Step 3: MindTransformer Analysis

We propose two modes to align these extracted states with brain activity. The core script is mindtransformer.py.

A. Baselines

We benchmark against static embeddings (GloVe) and random networks.

# 1. Extract baseline features
python extract_glove_activations.py --config config_lpp.yaml
python generate_random_activations.py --config config_lpp.yaml

# 2. Run encoding
python mindtransformer.py --config config_lpp.yaml --run "glove"
python mindtransformer.py --config config_lpp.yaml --run "random"

B. Mode 1: Optimal Single-State Selection

Systematically evaluates all 13 states to identify the single best predictor for each voxel. This reveals the intra-block hierarchy.

# Example: Fit the 'per_head_q_rope' state
python mindtransformer.py \
    --config config_lpp_llama.yaml \
    --subject average \
    --run llm-mode1 \
    --layers 1 \
    --inputs per_head_q_rope

C. Mode 2: Multi-State Feature Integration

Learns a combined representation from multiple states using a two-stage feature selection process (using a "Pivot" layer). This yields SOTA alignment.
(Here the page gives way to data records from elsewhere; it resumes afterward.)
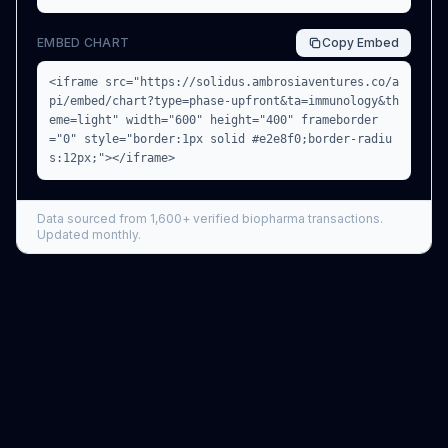
EMBED CHART
Copy
Embed
<iframe src="https://solidus.ambrosiaventures.co/a
pi/embed/chart?type=phase-upfront&ta=immunology&th
eme=light" width="600" height="400" frameborder
="0" style="border:1px solid #e2e8f0;border-radiu
s:12px;"></iframe>
Data sourced from
1,600+
verified biopharma transactions.
Updated monthly.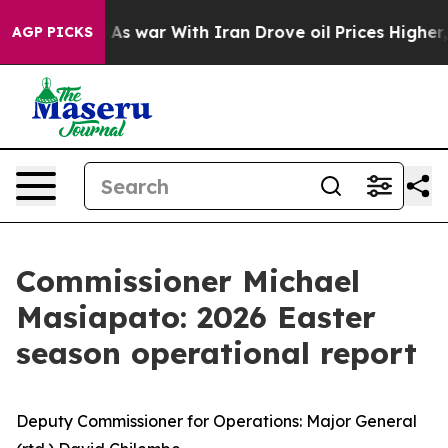
dn’t
As war With Iran Drove oil Prices Higher, Trump 
AGP PICKS
Commissioner Michael
Masiapato: 2026 Easter
season operational report
Deputy Commissioner for Operations: Major General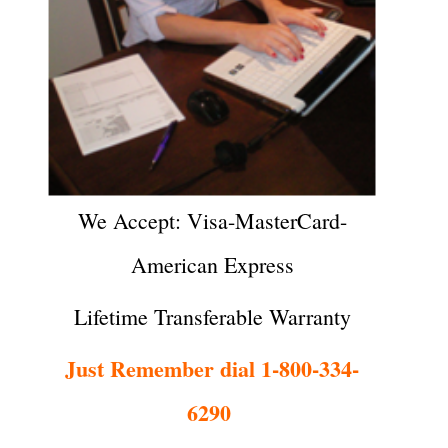
We Accept: Visa-MasterCard-
American Express
Lifetime Transferable Warranty
Just Remember dial 1-800-334-
6290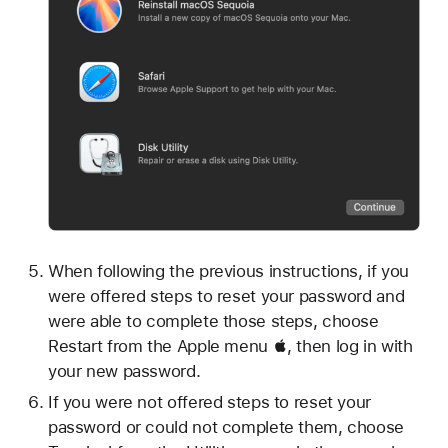
When following the previous instructions, if you
were offered steps to reset your password and
were able to complete those steps, choose
Restart from the Apple menu , then log in with
your new password.
If you were not offered steps to reset your
password or could not complete them, choose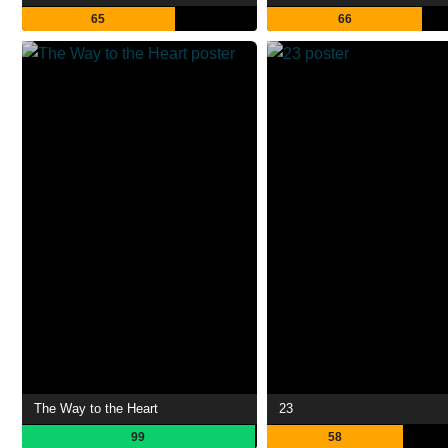
65
66
The Way to the Heart
23
99
58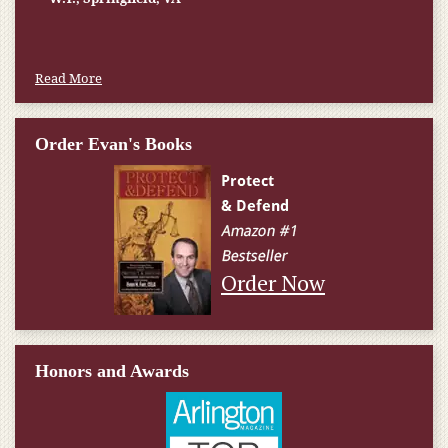
Read More
Order Evan's Books
Order Now
Honors and Awards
# Example: Combine attention and FFN states, using input_hidden_state as pivot
python mindtransformer.py \
    --config config_lpp_llama.yaml \
    --subject "average" \
    --run "llm-mode2" \
    --layers 1 \
    --inputs per_head_q per_head_q_rope per_head_k per_head_k_rope attn_output ffn_activated_state \
    --pivot_input "input_hidden_state" \
    --parcel "Heschl's Gyrus"

⚡ HPC Automation (Slurm)

To facilitate large-scale analysis (e.g., sweeping all layers of a 70B model), we provide an automated orchestration suite in the script/ directory.

1. Setup & Preprocessing

sbatch script/setup.sbatch       # Builds env
sbatch script/download.sbatch    # Downloads data
sbatch script/preprocess.sbatch  # Runs ALL Step 1 & Step 2 commands

2. Experiment Runner The all_mindtransformer.bash script is the master controller. It automatically submits separate jobs for every layer and configuration to your cluster.
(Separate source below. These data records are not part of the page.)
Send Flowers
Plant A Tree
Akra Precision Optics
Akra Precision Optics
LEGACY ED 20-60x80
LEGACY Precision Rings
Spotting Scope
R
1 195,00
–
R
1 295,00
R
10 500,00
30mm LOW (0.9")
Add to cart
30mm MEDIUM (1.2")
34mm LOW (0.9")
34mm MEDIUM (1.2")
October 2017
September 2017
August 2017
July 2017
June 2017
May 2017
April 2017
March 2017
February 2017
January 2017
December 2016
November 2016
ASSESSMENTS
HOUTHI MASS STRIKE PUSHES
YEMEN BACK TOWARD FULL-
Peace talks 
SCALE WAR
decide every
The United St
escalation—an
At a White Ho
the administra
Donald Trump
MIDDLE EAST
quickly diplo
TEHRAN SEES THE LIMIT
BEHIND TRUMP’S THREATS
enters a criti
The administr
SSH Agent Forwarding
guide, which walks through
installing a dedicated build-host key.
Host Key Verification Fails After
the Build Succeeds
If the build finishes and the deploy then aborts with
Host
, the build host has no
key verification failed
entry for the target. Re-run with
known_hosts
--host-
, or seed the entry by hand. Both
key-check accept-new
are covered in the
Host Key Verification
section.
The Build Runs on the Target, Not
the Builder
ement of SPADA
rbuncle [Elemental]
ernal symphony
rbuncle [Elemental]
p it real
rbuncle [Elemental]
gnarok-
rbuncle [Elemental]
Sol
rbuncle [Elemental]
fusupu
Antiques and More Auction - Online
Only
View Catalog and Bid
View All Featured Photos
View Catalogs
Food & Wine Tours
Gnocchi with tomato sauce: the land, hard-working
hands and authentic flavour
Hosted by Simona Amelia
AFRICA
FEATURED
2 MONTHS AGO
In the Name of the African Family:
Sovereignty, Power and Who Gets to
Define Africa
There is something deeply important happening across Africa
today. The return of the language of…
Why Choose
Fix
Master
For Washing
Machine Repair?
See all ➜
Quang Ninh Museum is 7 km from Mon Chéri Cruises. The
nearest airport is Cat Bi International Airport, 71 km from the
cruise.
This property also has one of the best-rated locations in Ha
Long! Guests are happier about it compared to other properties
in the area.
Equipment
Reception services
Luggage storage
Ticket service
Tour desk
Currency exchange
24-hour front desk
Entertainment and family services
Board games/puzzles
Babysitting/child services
Important: You must run this script from inside the script/ directory.

cd script/

# Configure the run mode inside the script:
# RUN="llm-mode1" (or "llm-mode2")
# SUBJECT="average"
nano all_mindtransformer.bash

# Launch the full experiment suite
./all_mindtransformer.bash

🎛️ Detailed Experiment Configuration

The master script script/all_mindtransformer.bash controls the entire experimental suite. This section explains how to configure it for Baselines, Mode 1, Mode 2, and Subject selection.

1. Subject Selection (`SUBJECT`)

You can run analysis on the group average (standard for noise ceiling) or individual subjects.
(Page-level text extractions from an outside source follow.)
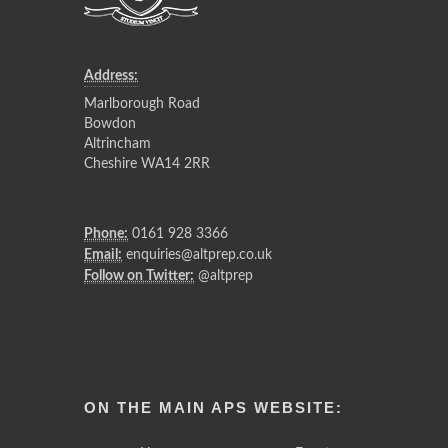
Address:
Marlborough Road
Bowdon
Altrincham
Cheshire WA14 2RR
Phone:
0161 928 3366
Email:
enquiries@altprep.co.uk
Follow on Twitter:
@altprep
ON THE MAIN APS WEBSITE: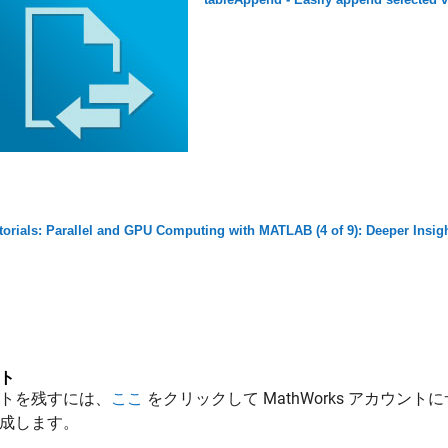
torials: Parallel and GPU Computing with MATLAB (4 of 9): Deeper Insigh
ト
トを残すには、
ここ
をクリックして MathWorks アカウントに
成します。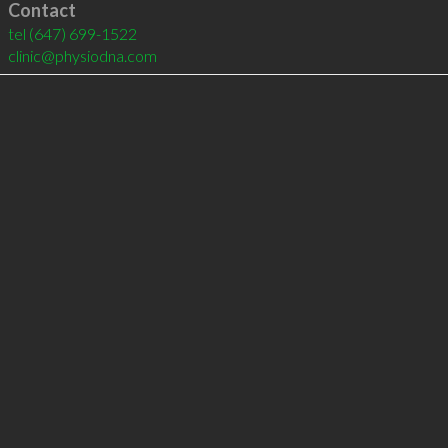
Contact
tel
(647) 699-1522
clinic@physiodna.com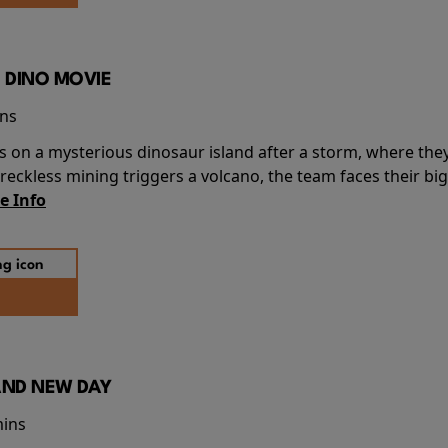
 DINO MOVIE
ins
s on a mysterious dinosaur island after a storm, where the
ckless mining triggers a volcano, the team faces their big
e Info
AND NEW DAY
mins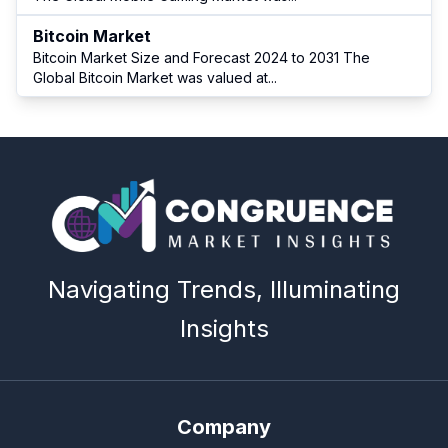
Bitcoin Market
Bitcoin Market Size and Forecast 2024 to 2031 The
Global Bitcoin Market was valued at
...
Navigating Trends, Illuminating
Insights
Company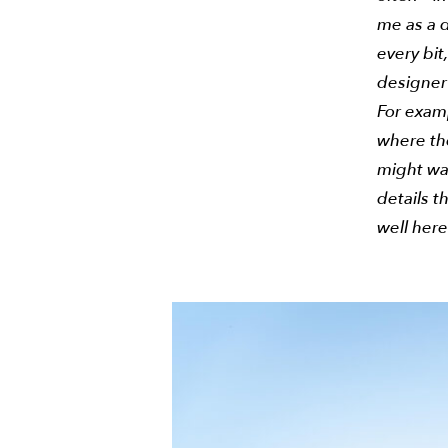
me as a d
every bit
designer
For exam
where th
might wan
details t
well her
# Option A: Group Average (Recommended for main results)
SUBJECT="average"

# Option B: Specific Subject(s) by ID (Space-separated)
# SUBJECT="057 058 059"

# Option C: All Subjects (Iterates through everyone in the dataset)
# SUBJECT="all"

2. Baselines (`glove` or `random`)

Baselines do not require model-specific configurations or layer loops.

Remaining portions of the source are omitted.